Of late, Islamic State has further unsettled already frayed nerves by setting off a series of suicide bombings, which have killed scores of Iraqis. On August 13, more than 60 Iraqis were killed in Sadar City, a Shiite neighborhood in Baghdad. Last month, a bombing in Diyala province claimed the lives of about 100 people.
In Syria, Islamic State lost Kobani, a town on the border with Turkey, but regrouped and captured Palmyra, renowned for its ancient artifacts.
Last month, following a suicide bombing in the Turkish border town of Suruc that killed 32 people, Turkey officially declared war on Islamic State. Turkey, which has been a conduit for Islamic State recruits streaming into Syria, claimed that a Turk with suspected ties to Islamic State had detonated the bomb.
On this pretext, Turkey launched air raids against Islamic State targets in Syria and granted the United States permission to use two of air bases. Turkey, which has used the crisis to renew the war with its old enemy, the Kurdish Workers’ Party, plans to establish an Islamic State-free zone along a 60-mile strip of its frontier with Syria.
Turkey’s entry into the war will surely place additional pressure on Islamic State, but if the past is any guide, it will adapt to changing circumstances.
Claiming to represent the interests of aggrieved Sunni Muslims in Shiite-dominated Iraq and Syria, Islamic State has won a measure of favor in occupied areas by projecting a sense of order and providing basic services and jobs. Opponents are terrorized into submission or simply murdered. Islamic State does not tolerate dissent.
Islamic State affiliates, meanwhile, are sowing mayhem.

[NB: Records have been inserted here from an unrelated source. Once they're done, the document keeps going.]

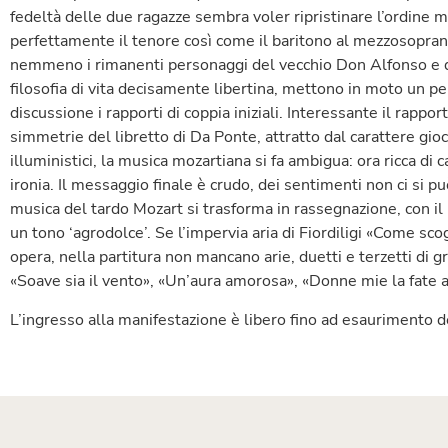
fedeltà delle due ragazze sembra voler ripristinare l’ordine 
perfettamente il tenore così come il baritono al mezzosopra
nemmeno i rimanenti personaggi del vecchio Don Alfonso e de
filosofia di vita decisamente libertina, mettono in moto un p
discussione i rapporti di coppia iniziali. Interessante il rappo
simmetrie del libretto di Da Ponte, attratto dal carattere gio
illuministici, la musica mozartiana si fa ambigua: ora ricca di ca
ironia. Il messaggio finale è crudo, dei sentimenti non ci si pu
musica del tardo Mozart si trasforma in rassegnazione, con 
un tono ‘agrodolce’. Se l’impervia aria di Fiordiligi «Come scog
opera, nella partitura non mancano arie, duetti e terzetti di
«Soave sia il vento», «Un’aura amorosa», «Donne mie la fate a
L’ingresso alla manifestazione è libero fino ad esaurimento de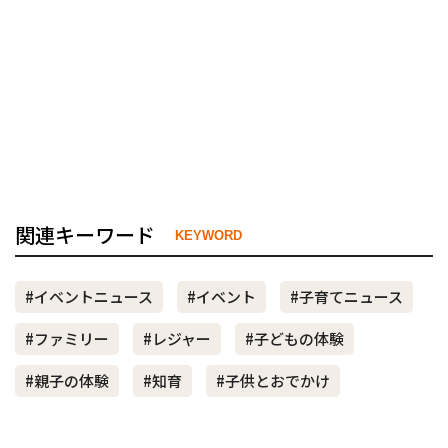
関連キーワード
KEYWORD
#イベントニュース
#イベント
#子育てニュース
#ファミリー
#レジャー
#子どもの体験
#親子の体験
#知育
#子供とおでかけ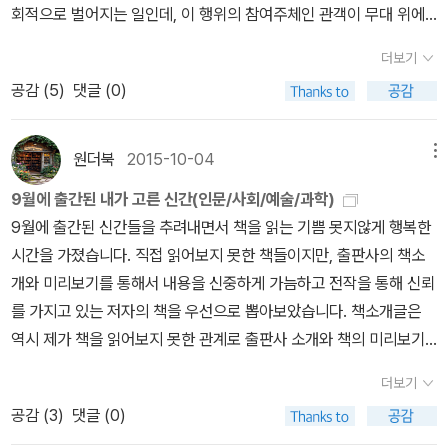
“기억의 역사를 살펴보는 일은 기술 박물관을 돌아보는 일과 어느 정
회적으로 벌어지는 일인데, 이 행위의 참여주체인 관객이 무대 위에
도 비슷하다.”(p. 13) 기억의 은유는 아타나시우스 키르허의 ‘은유 기
서기 위해 연출가나 배우들이 수백 번도 더 읽었을 해당 희곡을 읽지
계’처럼 끊임없이 모습을 바꿔왔다. 기억의 은유는 계속해서 변형되
더보기
않고 관람한다는 것은 연극을 이해하길 포기하는 일이나 다름없다고
고 왜곡되고 추가되고 겹쳐지는 우리의 기억을 닮아 있다. 은유들이
공감 (
5
)
댓글 (0)
생각하기 때문이다), 로베르 르파주라는 연출가 겸 배우에 대한 과문
표상하는 이미지들은 곧 우리 마음의 풍경이기도 한 것이다. 하지만
함보다 호기심이 더 앞섰기에 예정에 없이 공연을 관람했다. 연극을
저자는 기억의 은유들이 모습은 계속 바뀌어도 그 핵심 개념은 별반
본 결과, 2019년 한해를 넘어 평생 기억에 남을만한 연극이라고 말하
원더북
2015-10-04
메뉴
달라지지 않았다고 말한다. “심리학이 때때로 기억상실을 앓는 것처
고 싶다. 이 연극은 기억을 주제로 하고 있으며, 연출가 자신의 이야
럼 보일 때가 있다. 재발견 사례가 부끄러울 정도로 많을 뿐 아니라 과
9월에 출간된 내가 고른 신간(인문/사회/예술/과학)
기를 바탕으로 하고 있다. 연극은 시간과 기억의 예술이므로, 이 연극
거의 가치 있는 경험적.개념적 업적들이 오늘날의 연구에 놀라울 만
9월에 출간된 신간들을 추려내면서 책을 읽는 기쁨 못지않게 행복한
은 연출가 자신의 기억을 소재로 삼아 연극 속에서 기억의 문제를 성
큼 영향을 미치지 못하고 있기 때문이다.”(p. 14) 책을 마무리하면서
시간을 가졌습니다. 직접 읽어보지 못한 책들이지만, 출판사의 책소
찰하는 메타 연극이라고 볼 수 있다. 연출가는 시를 암송하는 행사를
저자는 심리학 자체의 기억을 가장 잘 표현한 은유는 무엇일까 하고
개와 미리보기를 통해서 내용을 신중하게 가늠하고 전작을 통해 신뢰
위해 어느 시를 외우는 데 겪는 예상치 못한 어려움을 해결하기 위해,
질문한다. 답은 “끝없이 기록하고 모든 것을 보존하는 놀라운 도구”,
를 가지고 있는 저자의 책을 우선으로 뽑아보았습니다. 책소개글은
제목이 가리키는 주소지에 있던 어릴 적 자신이 살던 퀘벡(Quebec
프로이트의 ‘신비스런 글쓰기 판’이다.(p. 317) 밀랍층에 새겨진 흔
역시 제가 책을 읽어보지 못한 관계로 출판사 소개와 책의 미리보기
City)의 아파트를 기억술에서 사용하는 '기억의 궁전'으로 삼는다. 그
적은 확고하지만, 세월이 흐르면서 잊히고 만다. 위에 덮인 층들을 걷
를 인용하여 작성하였습니다. 추천 순위는 무작위입니다. 1.세상 물
리고 오랜 세월이 지났지만 머릿속에 생생히 남아있는 어릴 적 가족
더보기
어내고 들여다보지 않는 한 아래의 밀랍층에 새겨진 기록은 볼 수 없
정의 물리학 (김범준/동아시아/2015-09-16)[세상물정의 사회학]
과 집을 둘러싼 개인적인 기억을 통해 기억의 문제에 접근해나간다.
공감 (
3
)
댓글 (0)
고, 이미 오래전에 존재했던 개념이 새로운 종이 위에 새롭게 쓰이는
을 인상깊게 읽어봤다면 [세상물정의 물리학]에 눈길이 가지 않을 리
이를 바탕으로 당대 퀘벡과 캐나다에 있었던 여러 사건들을 떠올리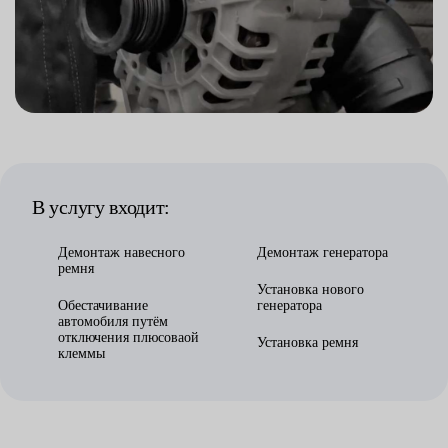
В услугу входит:
Демонтаж навесного
Демонтаж генератора
ремня
Установка нового
Обестачивание
генератора
автомобиля путём
отключения плюсоваой
Установка ремня
клеммы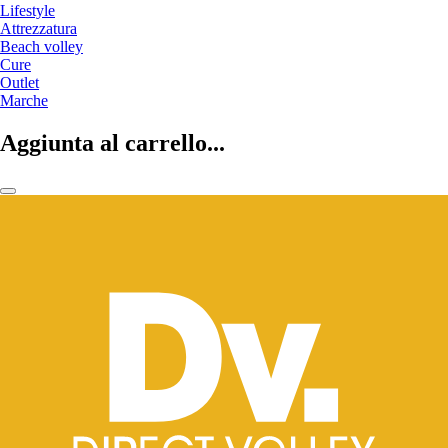
Lifestyle
Attrezzatura
Beach volley
Cure
Outlet
Marche
Aggiunta al carrello...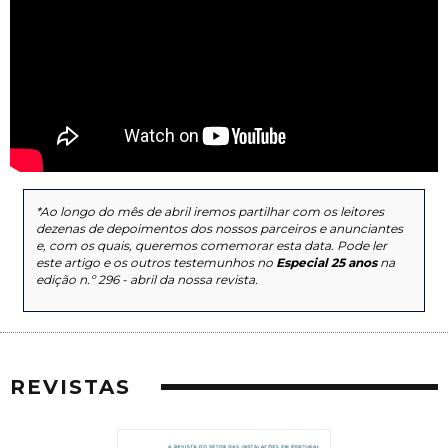
*Ao longo do mês de abril iremos partilhar com os leitores
dezenas de depoimentos dos nossos parceiros e anunciantes
e, com os quais, queremos comemorar esta data. Pode ler
este artigo e os outros testemunhos no
Especial 25 anos
na
edição n.º 296 - abril da nossa revista.
REVISTAS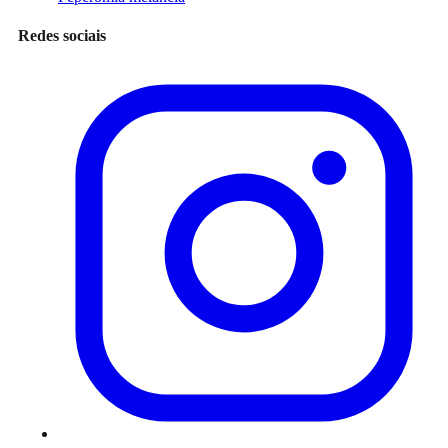
Redes sociais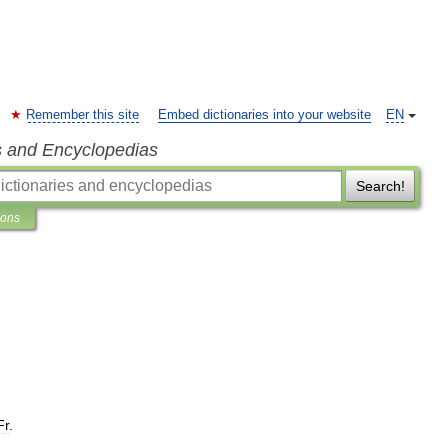
Remember this site
Embed dictionaries into your website
EN
s and Encyclopedias
Search!
ions
Fr
.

Sinai Province, the Egyptian jihadist group which has pledged allegiance to Islamic State, reportedly carried out its first beheading of a foreigner this month. The victim, Tomislav Salopek, was a 30-year-old Croatian surveyor working in the oil and gas sector. Usually, Sinai Province sets its sights on Egyptian army bases, patrols and government offices. In these guerrilla attacks, hundreds of soldiers and administrators have been killed.

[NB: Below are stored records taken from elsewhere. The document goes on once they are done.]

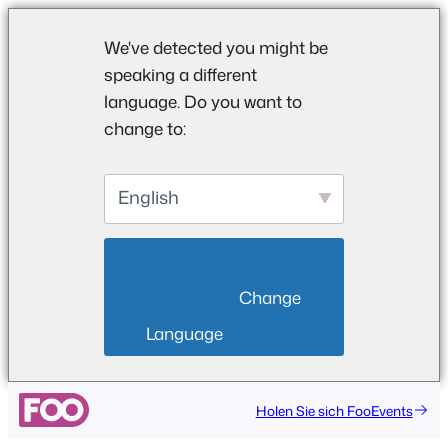
We've detected you might be
speaking a different
language. Do you want to
change to:
English
                        Change 
Language                    
Zum
Holen Sie sich FooEvents
Inhalt
springen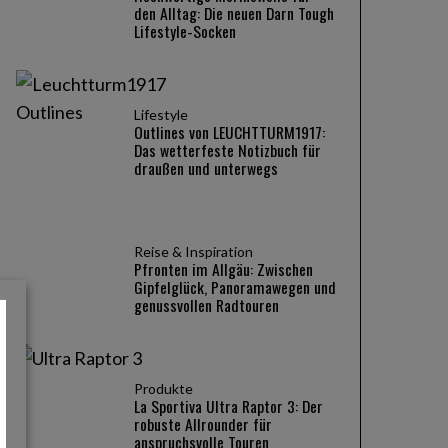
den Alltag: Die neuen Darn Tough
Lifestyle-Socken
Lifestyle
Outlines von LEUCHTTURM1917:
Das wetterfeste Notizbuch für
draußen und unterwegs
Reise & Inspiration
Pfronten im Allgäu: Zwischen
Gipfelglück, Panoramawegen und
genussvollen Radtouren
Produkte
La Sportiva Ultra Raptor 3: Der
robuste Allrounder für
anspruchsvolle Touren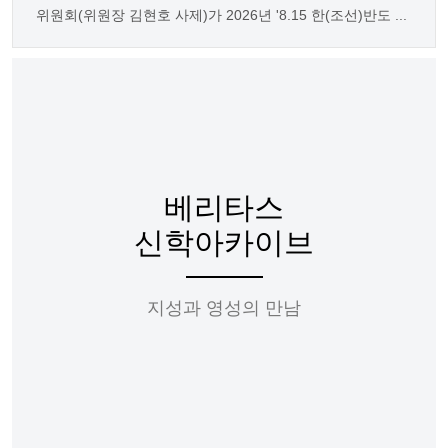
위원회(위원장 김현호 사제)가 2026년 '8.15 한(조선)반도 ...
베리타스
신학아카이브
지성과 영성의 만남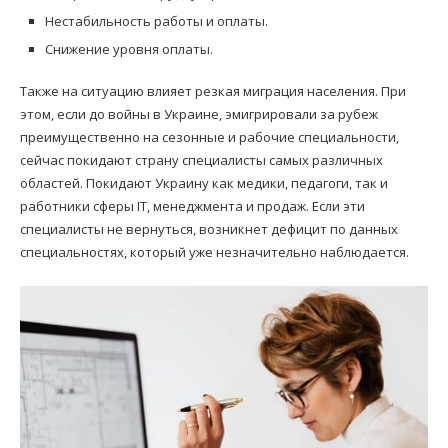
Нестабильность работы и оплаты.
Снижение уровня оплаты.
Также на ситуацию влияет резкая миграция населения. При
этом, если до войны в Украине, эмигрировали за рубеж
преимущественно на сезонные и рабочие специальности,
сейчас покидают страну специалисты самых различных
областей. Покидают Украину как медики, педагоги, так и
работники сферы ІТ, менеджмента и продаж. Если эти
специалисты не вернуться, возникнет дефицит по данных
специальностях, который уже незначительно наблюдается.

Sinai Province has also fired rockets into southern Israel, targeting the port and resort of Eilat. The Shin Bet security agency has broken up several cells loyal to Islamic State and indicted dozens Israeli Arab supporters.
Israel’s neighbor, Jordan, is building a barrier on its northern and eastern borders to keep out jihadists from Syria and Iraq. Jordan has taken delivery of 16 decommissioned Cobra combat helicopters from Israel to better defend its borders. Last January, the Jordanian Air Force bombed Islamic State bases in Syria after one of its pilots was shot down and burned alive by Islamic State in a gruesome ceremony publicized on social media.

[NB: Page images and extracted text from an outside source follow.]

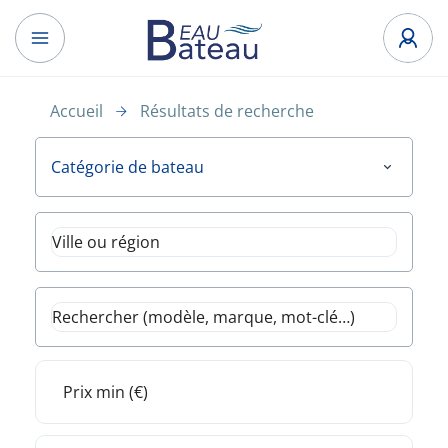
Accueil
Résultats de recherche
Catégorie de bateau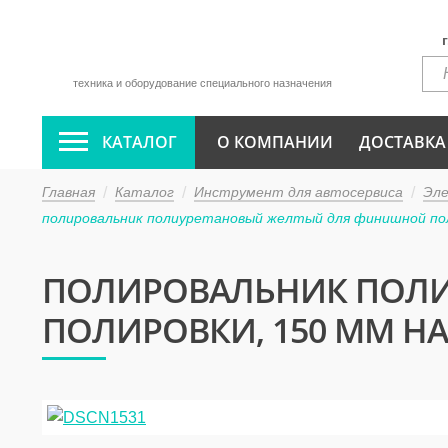
техника и оборудование специального назначения
КАТАЛОГ
О КОМПАНИИ
ДОСТАВКА
Главная
Каталог
Инструмент для автосервиса
Эл
полировальник полиуретановый желтый для финишной пол
ПОЛИРОВАЛЬНИК ПОЛ
ПОЛИРОВКИ, 150 ММ НА 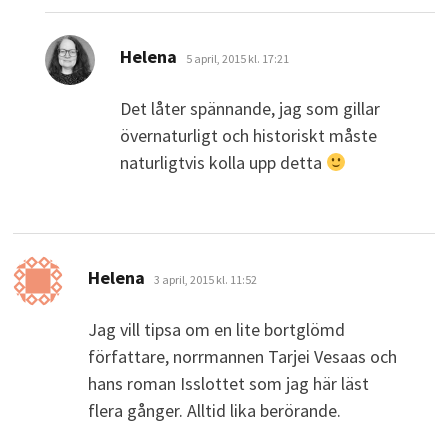
skriver:
Helena
5 april, 2015 kl. 17:21
Det låter spännande, jag som gillar
övernaturligt och historiskt måste
naturligtvis kolla upp detta
skriver:
Helena
3 april, 2015 kl. 11:52
Jag vill tipsa om en lite bortglömd
författare, norrmannen Tarjei Vesaas och
hans roman Isslottet som jag här läst
flera gånger. Alltid lika berörande.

Saudi Arabia — the cradle of Islam and a member of the U.S. coalition — has come under attack by Islamic State, which considers the Saudi kingdom a heretical entity. Islamic State has targeted Shiite mosques and institutions, killing tens of Saudis.
It’s abundantly clear that Islamic State, with some 30,000 fighters and hundreds of millions of dollars at its disposal, intends to fight a protracted war until it achieves its primary objective — the establishment of a caliphate encompassing the Middle East.
Islamic State may yet fall short of its grandiose aim. But in the meantime, it’s on the ascendancy, and many years may pass before this horde of barbarians runs out of steam or is militarily worn down and defeated.